AWS Bedrock – a Midjourney replacement?

AWS announced the general availability of their new Generative AI service – AWS Bedrock. I couldn’t resist a little play with AWS Bedrock. I have used Midjourney (https://www.midjourney.com/) to create some website graphics and I wanted to compare how AWS Bedrock performs using similar AI prompts. It appears that Midjourney requires users to sign up for a monthly subscription after their 20 free trials. I have steered away from these types of services because I have a bad memory and spend money unnecessarily. The minimum Midjourney monthly plan costs USD 10 per month.

If you plan on testing AWS Bedrock, you will need to enable a ‘foundation model’ on your account. In your AWS console search for service AWS bedrock. AWS bedrock is only available in specific AWS regions and you will need to change into one of the listed regions if prompted.

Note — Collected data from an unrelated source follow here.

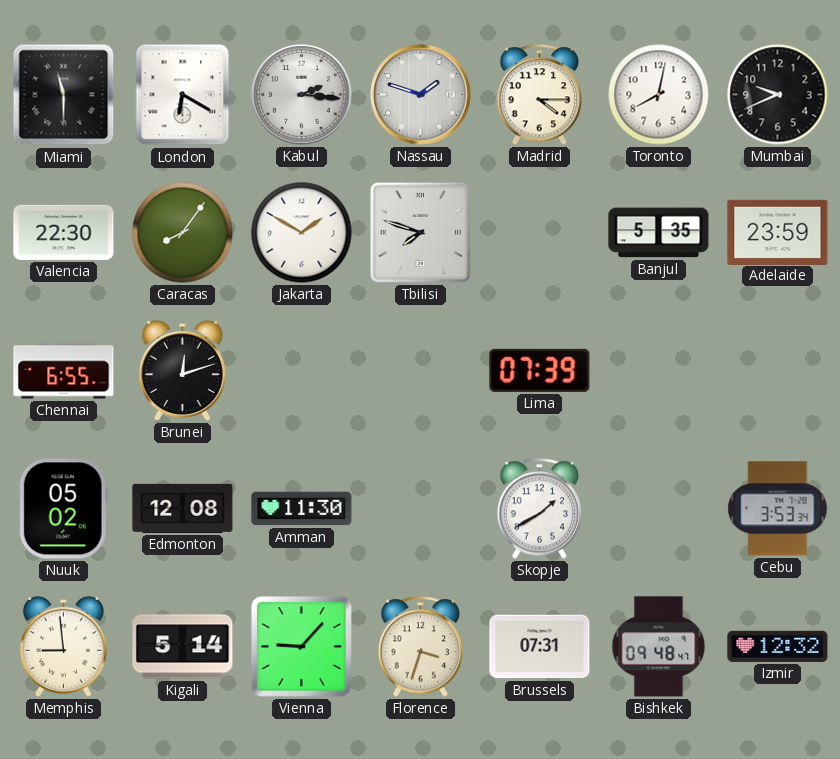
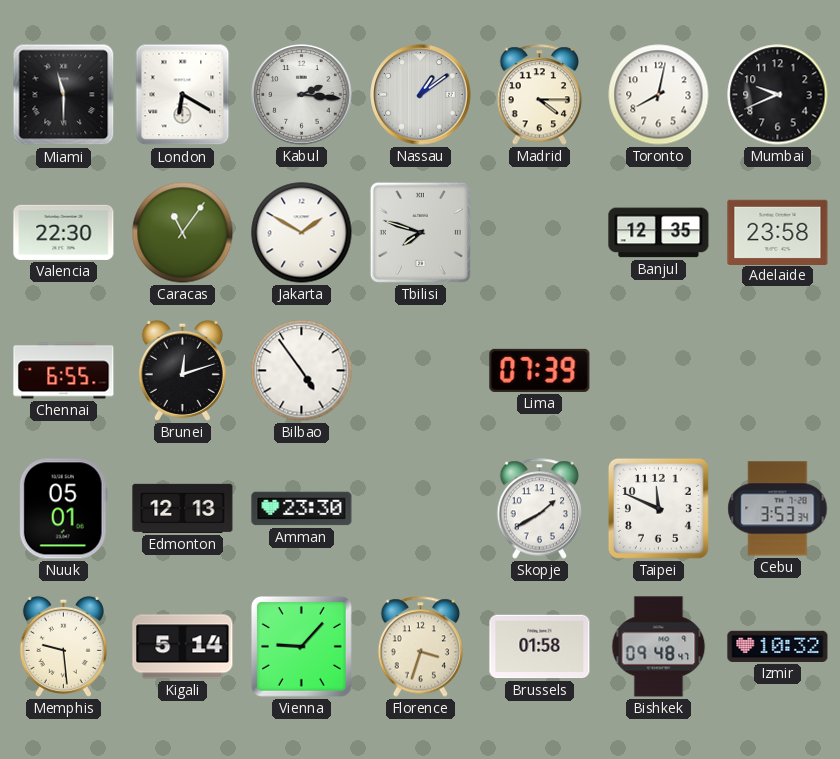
Nassau: 1:48 -> 1:09
Caracas: 8:06 -> 11:06
Banjul: 5:35 -> 12:35
Adelaide: 23:59 -> 23:58
Bilbao: none -> 4:54
Nuuk: 05:02 -> 05:01
Edmonton: 12:08 -> 12:13
Amman: 11:30 -> 23:30
Taipei: none -> 11:49
Memphis: 8:59 -> 9:29
Brussels: 07:31 -> 01:58
Izmir: 12:32 -> 10:32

Click on the orange “Get Started” button

AWS Bedrock provides Machine Learning (ML) models. We therefore need to configure access to the models for all users. Click on “Manage model access”. Note the models selected will be accessible via the AWS marketplace and subject to Marketplace pricing.

Click on Model Access, then click on the Edit button and tick the box next to “Stability AI”. Then click on Save changes.

There will be a delay while it’s approved in the AWS backend (about 2 minutes). Your AWS Account root user will receive an email notification when approved. Once this is done, we can start entering prompts.

When I used MidJourney, my prompt was “Someone wearing headphones monitoring computer screens for alerts

Midjourney returned the four options for me and I chose the first option.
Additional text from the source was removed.